14. Clarify the PCA dimensionality in Section 3.2
There appears to be some inconsistency, or at least potential confusion, between the statement that up to 10 PCs are retained to explain approximately 90 % of the variance and the fact that the discussion in Section 3.2 focuses on the first two PCs.
Please explain explicitly how many PCs are used in the actual clustering/classification analyses and why Figures 3a and the associated discussion focus only on PC1 and PC2.
15. Figure 3: explained variance
Please indicate in Figure 3, or in its caption/text, what percentage of the total variance is explained by PC1 and PC2. This is important for interpreting how representative the two-dimensional projection is.
16. Rejection of DBSCAN and other candidate methods
The final part of Section 3.2, where DBSCAN and the other approaches are rejected in favour of Ward clustering, would be easier to understand if the authors showed some details or a simple example of the candidate solutions.
For example, one additional panel or a concise table showing the main candidate solutions and why they were rejected would make the methodological decision much more transparent.
17. Clarify the last paragraph of Section 2.6
The final paragraph of Section 2.6, particularly its last two sentences, is difficult to read and assimilate. I recommend rewriting this paragraph using shorter sentences and making the sequence of the occurrence, footprint and exceedance calculations more explicit.
18. Length and width notation
At line 231, the notation "L × W" is introduced. Please define explicitly that L and W correspond to path length and mean/path width, respectively, and check that the terminology is used consistently throughout the manuscript.
19. Figure 8 and the presentation of hazard
For hazard communication, return periods are often more tangible and easier to interpret than very small exceedance probabilities. Since the manuscript already calculates return periods, I suggest considering whether Figure 8 could also be presented, or complemented, in terms of return periods.
This could make the spatial results more useful for readers interested in hazard assessment and applications.
20. Potential exposure/socioeconomic perspective
The final part of Section 3.4 could potentially be strengthened by comparing the hazard climatology with population density or another simple socioeconomic/exposure indicator, using the same hexagonal grid adopted in the study.
I consider this an optional suggestion rather than a requirement, but such a comparison could considerably increase the practical relevance of the work by showing where the identified hazard overlaps with areas of greater exposure.
21. Conclusions
The Conclusions are concise and acceptable, but they largely repeat points already presented in the Discussion. The authors could consider making this section slightly more focused on the main new findings and implications rather than repeating the preceding discussion.
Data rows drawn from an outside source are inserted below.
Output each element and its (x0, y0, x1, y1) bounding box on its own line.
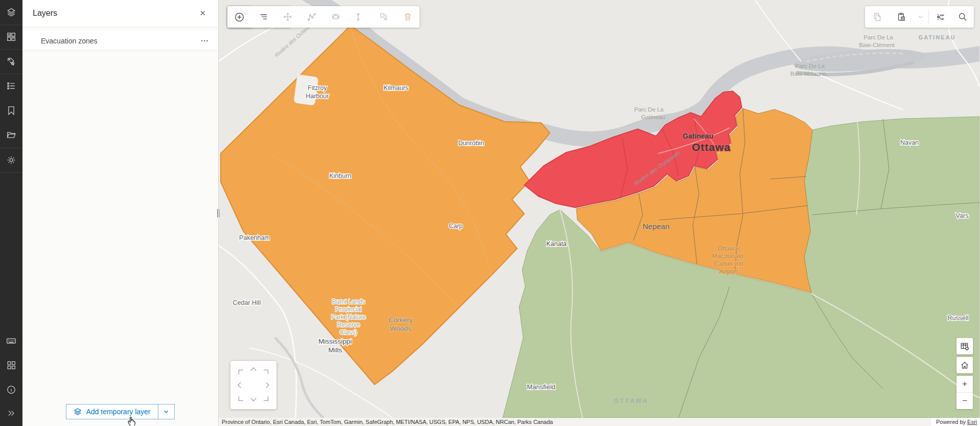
sidebar-item-open[interactable] (0, 124, 22, 146)
map-label-burnt-lands-5: Class) (340, 329, 357, 336)
sidebar-item-bookmarks[interactable] (0, 99, 22, 122)
copy-button[interactable] (865, 6, 889, 28)
pan-down[interactable] (247, 392, 260, 405)
map-label-corkery-1: Corkery (388, 316, 413, 324)
vertices-icon (355, 12, 364, 21)
map-label-parc-gatineau-1: Parc De La (634, 106, 664, 113)
map-label-kinburn: Kinburn (329, 172, 351, 180)
duplicate-icon (379, 12, 388, 21)
map-canvas[interactable]: Fitzroy Harbour Kilmaurs Dunrobin Kinbur… (219, 0, 979, 426)
corner-down-right-icon (264, 396, 268, 401)
apps-grid-icon (7, 361, 16, 370)
copy-icon (873, 12, 882, 21)
trash-icon (403, 12, 412, 21)
add-temporary-layer-button[interactable]: Add temporary layer (66, 404, 174, 419)
home-icon (960, 361, 969, 370)
map-label-nepean: Nepean (643, 222, 670, 231)
map-label-corkery-2: Woods (390, 325, 411, 332)
map-label-dunrobin: Dunrobin (458, 140, 484, 147)
keyboard-nav-pad (230, 361, 276, 409)
move-tool-button[interactable] (275, 6, 299, 28)
gear-icon (7, 155, 16, 165)
paste-icon (897, 12, 906, 21)
map-label-mansfield: Mansfield (527, 383, 555, 391)
layers-panel: Layers ✕ Evacuation zones ••• Add tempor… (22, 0, 219, 426)
rail-divider (0, 74, 22, 74)
panel-footer: Add temporary layer (22, 397, 218, 426)
map-label-burnt-lands-2: Provincial (335, 306, 362, 313)
chevron-left-icon (238, 382, 244, 388)
powered-by: Powered byEsri (931, 418, 980, 426)
panel-resize-handle[interactable] (217, 208, 220, 219)
add-layer-dropdown-button[interactable] (158, 404, 175, 419)
map-container[interactable]: Fitzroy Harbour Kilmaurs Dunrobin Kinbur… (219, 0, 980, 426)
pan-down-right[interactable] (260, 392, 272, 405)
pan-up[interactable] (247, 365, 260, 378)
add-temporary-layer-main[interactable]: Add temporary layer (66, 404, 158, 419)
layer-row-evacuation-zones[interactable]: Evacuation zones ••• (22, 31, 218, 51)
sidebar-item-apps[interactable] (0, 354, 22, 376)
default-extent-button[interactable] (956, 357, 973, 373)
scale-tool-button[interactable] (323, 6, 347, 28)
pan-right[interactable] (260, 378, 272, 392)
rail-divider (0, 49, 22, 50)
panel-title: Layers (33, 9, 196, 18)
filter-list-icon (259, 12, 268, 21)
feature-templates-button[interactable] (251, 6, 275, 28)
map-label-parc-mclaurin-2: Baie-Mclaurin (790, 71, 826, 77)
move-arrows-icon (283, 12, 292, 21)
snapping-button[interactable] (929, 6, 951, 28)
paste-options-button[interactable] (913, 6, 928, 28)
zoom-out-button[interactable]: − (956, 393, 973, 409)
map-label-kilmaurs: Kilmaurs (384, 84, 409, 92)
pan-up-right[interactable] (260, 365, 272, 378)
sidebar-item-info[interactable] (0, 378, 22, 401)
sidebar-item-legend[interactable] (0, 75, 22, 97)
chevron-down-icon (250, 395, 256, 401)
corner-up-right-icon (264, 370, 268, 374)
map-label-navan: Navan (900, 139, 919, 146)
map-label-airport-4: Airport (719, 268, 738, 275)
sidebar-item-select[interactable] (0, 50, 22, 73)
map-label-carp: Carp (449, 222, 462, 230)
search-button[interactable] (951, 6, 974, 28)
map-label-parc-clement-1: Parc De La (864, 34, 893, 40)
sidebar-item-basemap[interactable] (0, 26, 22, 48)
edit-vertices-button[interactable] (347, 6, 371, 28)
attribute-table-button[interactable] (956, 338, 973, 354)
reshape-tool-button[interactable] (299, 6, 323, 28)
paste-button[interactable] (889, 6, 913, 28)
add-feature-button[interactable] (227, 6, 251, 28)
map-label-parc-mclaurin-1: Parc De La (795, 63, 825, 69)
pan-up-left[interactable] (235, 365, 247, 378)
esri-link[interactable]: Esri (967, 419, 977, 425)
basemap-icon (7, 32, 16, 41)
map-label-mississippi-1: Mississippi (318, 338, 352, 345)
corner-up-left-icon (239, 370, 243, 374)
legend-icon (7, 81, 16, 91)
zoom-in-button[interactable]: + (956, 376, 973, 392)
delete-feature-button[interactable] (395, 6, 419, 28)
sidebar-item-layers[interactable] (0, 1, 22, 24)
sidebar-item-settings[interactable] (0, 149, 22, 171)
map-label-parc-clement-2: Baie-Clément (859, 42, 895, 48)
select-features-icon (7, 57, 16, 66)
pan-left[interactable] (235, 378, 247, 392)
double-chevron-right-icon (7, 409, 15, 417)
layers-icon (7, 8, 16, 17)
chevron-down-icon (918, 14, 924, 20)
reshape-icon (307, 12, 316, 21)
map-label-fitzroy-2: Harbour (306, 93, 329, 100)
layer-options-icon[interactable]: ••• (200, 36, 210, 46)
map-label-gatineau-region: GATINEAU (919, 34, 956, 40)
layers-icon (74, 408, 82, 416)
chevron-right-icon (263, 382, 269, 388)
folder-icon (7, 130, 16, 140)
info-icon (7, 385, 16, 394)
powered-by-text: Powered by (936, 419, 966, 425)
sidebar-item-keyboard-shortcuts[interactable] (0, 329, 22, 352)
close-icon[interactable]: ✕ (196, 7, 209, 20)
sidebar-item-expand[interactable] (0, 402, 22, 424)
pan-down-left[interactable] (235, 392, 247, 405)
duplicate-tool-button[interactable] (371, 6, 395, 28)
22. Supplementary Figure S7
I recommend carefully checking and comparing the anomalies shown in Figure S7 with those presented in Figure 6c. At first sight, there appear to be regime-dependent differences, including some apparently discrepant signs.
This should be checked carefully because it may affect the desired meteorological interpretation of the three regimes. If the two figures use different variables, rankings, normalizations or samples, this should be stated very clearly. If they are intended to represent the same quantities, the apparent differences should be resolved.